Thu 13 Oct 2016
JANE GOT A GUN. 1821 Pictures / The Weinstein Company, 2016. Natalie Portman, Joel Edgerton, Ewan McGregor, Noah Emmerich. Director: Gavin O’Connor.
Some people blame the lack of success of this recent western movie epic — its first weekend’s gross was a paltry $865,572 with a per theater average of $691 — on the problems in production: too many last minute changes in the cast and crew, including the director. Others have suggested that modern day audiences aren’t able to handle sophisticated story-telling devices, such as the extended use of flashbacks in revealing the history of the characters gradually and only in bits and pieces.
Or maybe westerns have fallen out of favor with movie-going audiences in general, with only a few exceptions making any noise at the box office. Lots of reasons, in other words, but personally, I enjoyed this one.
Which tells the life story of Jane Hammond (Natalie Portman), whose husband Bill (Noah Emmerich) comes home to their New Mexico ranch one afternoon badly wounded and telling Jane that the Bishop gang is coming.
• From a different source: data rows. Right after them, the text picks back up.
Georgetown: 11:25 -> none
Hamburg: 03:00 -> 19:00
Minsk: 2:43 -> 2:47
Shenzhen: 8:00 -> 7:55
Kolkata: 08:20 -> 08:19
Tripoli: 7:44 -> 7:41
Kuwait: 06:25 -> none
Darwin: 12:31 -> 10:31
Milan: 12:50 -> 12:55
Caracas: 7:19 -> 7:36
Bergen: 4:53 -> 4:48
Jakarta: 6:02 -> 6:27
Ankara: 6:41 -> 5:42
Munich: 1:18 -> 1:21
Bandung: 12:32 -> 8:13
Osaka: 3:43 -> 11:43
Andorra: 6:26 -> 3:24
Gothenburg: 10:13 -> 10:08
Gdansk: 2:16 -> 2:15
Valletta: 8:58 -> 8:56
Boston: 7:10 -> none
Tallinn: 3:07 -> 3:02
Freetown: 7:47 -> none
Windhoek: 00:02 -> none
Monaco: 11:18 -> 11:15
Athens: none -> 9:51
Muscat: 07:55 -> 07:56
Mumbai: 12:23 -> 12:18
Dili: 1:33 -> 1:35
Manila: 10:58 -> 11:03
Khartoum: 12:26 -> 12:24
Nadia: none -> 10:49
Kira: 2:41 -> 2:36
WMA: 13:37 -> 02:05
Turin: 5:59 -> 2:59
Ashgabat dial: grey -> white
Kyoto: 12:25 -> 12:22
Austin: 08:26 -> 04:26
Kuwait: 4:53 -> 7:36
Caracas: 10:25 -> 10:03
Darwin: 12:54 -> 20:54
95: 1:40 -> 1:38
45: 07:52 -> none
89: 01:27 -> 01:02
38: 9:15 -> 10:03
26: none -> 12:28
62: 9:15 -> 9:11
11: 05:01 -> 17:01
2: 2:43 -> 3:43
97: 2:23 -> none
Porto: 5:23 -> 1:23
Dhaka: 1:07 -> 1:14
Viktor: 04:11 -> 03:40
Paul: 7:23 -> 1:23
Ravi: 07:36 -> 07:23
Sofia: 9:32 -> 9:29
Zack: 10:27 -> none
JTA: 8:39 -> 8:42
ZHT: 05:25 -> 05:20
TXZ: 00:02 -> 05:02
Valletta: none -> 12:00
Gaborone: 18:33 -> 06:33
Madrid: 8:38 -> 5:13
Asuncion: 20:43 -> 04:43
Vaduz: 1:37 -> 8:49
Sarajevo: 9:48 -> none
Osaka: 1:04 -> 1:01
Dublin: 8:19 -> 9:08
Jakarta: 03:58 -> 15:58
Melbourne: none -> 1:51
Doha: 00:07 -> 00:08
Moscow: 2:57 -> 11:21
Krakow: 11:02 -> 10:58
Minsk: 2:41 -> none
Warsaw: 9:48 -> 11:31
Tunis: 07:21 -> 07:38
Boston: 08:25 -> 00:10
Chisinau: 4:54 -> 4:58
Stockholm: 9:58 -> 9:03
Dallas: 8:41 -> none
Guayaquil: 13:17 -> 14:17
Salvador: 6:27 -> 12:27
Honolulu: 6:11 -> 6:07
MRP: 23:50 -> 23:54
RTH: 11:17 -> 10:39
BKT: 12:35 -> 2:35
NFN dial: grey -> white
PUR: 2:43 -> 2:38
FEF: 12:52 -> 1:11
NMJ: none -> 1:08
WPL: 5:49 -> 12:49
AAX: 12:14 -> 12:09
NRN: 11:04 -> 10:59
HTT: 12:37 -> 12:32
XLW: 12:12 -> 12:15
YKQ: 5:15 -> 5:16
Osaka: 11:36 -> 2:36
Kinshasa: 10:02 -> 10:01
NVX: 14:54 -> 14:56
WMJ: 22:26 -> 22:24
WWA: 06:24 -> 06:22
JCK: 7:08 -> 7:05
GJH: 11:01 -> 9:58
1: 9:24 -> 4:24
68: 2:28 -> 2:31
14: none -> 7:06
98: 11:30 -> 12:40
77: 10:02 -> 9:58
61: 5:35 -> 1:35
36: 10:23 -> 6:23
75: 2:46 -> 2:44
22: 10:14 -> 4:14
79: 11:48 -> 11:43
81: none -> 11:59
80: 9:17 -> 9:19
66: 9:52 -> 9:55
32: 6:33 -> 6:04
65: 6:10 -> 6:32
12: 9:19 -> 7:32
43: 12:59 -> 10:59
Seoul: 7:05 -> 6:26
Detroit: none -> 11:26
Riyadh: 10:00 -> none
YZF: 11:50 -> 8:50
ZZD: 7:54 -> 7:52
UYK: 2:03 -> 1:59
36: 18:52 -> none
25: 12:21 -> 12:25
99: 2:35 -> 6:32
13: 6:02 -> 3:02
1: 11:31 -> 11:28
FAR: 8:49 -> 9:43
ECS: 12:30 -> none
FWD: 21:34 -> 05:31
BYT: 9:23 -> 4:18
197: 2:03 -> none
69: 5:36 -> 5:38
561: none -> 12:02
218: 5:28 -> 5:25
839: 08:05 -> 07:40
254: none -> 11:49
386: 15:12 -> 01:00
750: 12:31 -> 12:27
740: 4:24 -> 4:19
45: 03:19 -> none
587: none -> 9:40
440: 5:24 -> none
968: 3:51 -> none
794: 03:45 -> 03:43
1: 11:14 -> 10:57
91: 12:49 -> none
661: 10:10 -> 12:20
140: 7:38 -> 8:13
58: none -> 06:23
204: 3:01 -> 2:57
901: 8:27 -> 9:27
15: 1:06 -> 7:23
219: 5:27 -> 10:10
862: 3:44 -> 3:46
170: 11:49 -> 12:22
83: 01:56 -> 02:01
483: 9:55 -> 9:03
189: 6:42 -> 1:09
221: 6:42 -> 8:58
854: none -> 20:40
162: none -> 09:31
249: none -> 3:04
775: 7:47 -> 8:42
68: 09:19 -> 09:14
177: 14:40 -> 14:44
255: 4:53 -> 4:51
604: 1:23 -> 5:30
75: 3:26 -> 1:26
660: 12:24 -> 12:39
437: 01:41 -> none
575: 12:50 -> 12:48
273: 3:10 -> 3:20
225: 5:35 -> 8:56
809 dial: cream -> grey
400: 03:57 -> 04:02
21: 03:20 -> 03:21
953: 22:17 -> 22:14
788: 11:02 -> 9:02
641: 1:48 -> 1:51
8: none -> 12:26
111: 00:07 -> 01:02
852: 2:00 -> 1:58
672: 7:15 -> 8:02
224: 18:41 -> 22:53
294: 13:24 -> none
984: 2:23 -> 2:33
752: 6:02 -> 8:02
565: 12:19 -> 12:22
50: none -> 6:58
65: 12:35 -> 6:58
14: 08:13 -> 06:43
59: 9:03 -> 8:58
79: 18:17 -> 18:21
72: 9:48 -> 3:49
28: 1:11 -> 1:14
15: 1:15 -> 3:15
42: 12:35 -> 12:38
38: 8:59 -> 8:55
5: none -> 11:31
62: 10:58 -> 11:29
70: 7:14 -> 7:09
Leaving their young daughter with a neighboring family, Jane goes to Dan Frost, another neighbor (Joel Edgerton), for help. He refuses, but it is clear that there is a history between the two.
And what that history is is where the flashbacks come in, and the whole purpose of the movie — to tell us one of hundreds of similar stories of the real Old West, a time and place that was often brutal and uncaring. This is not as much a story of a woman’s quest for revenge (as the title might suggest) as it is one of a woman making some tough choices in life and then having to live with them as life goes on.
The photography is often strikingly beautiful, and that of course includes Natalie Portman, who stands out and steals every scene she is in. Of course we the viewer also realize that she is more beautiful than any other women in the real Old West ever was, but instinctively we also place such thoughts into a category called the magic of movie-making.
The movie is rated R for the occasional horrific scenes of violence, making the (Spoiler Alert) the happy ending a bit too saccharine and therefore out of place in comparison, but once again, speaking personally, I didn’t mind at all.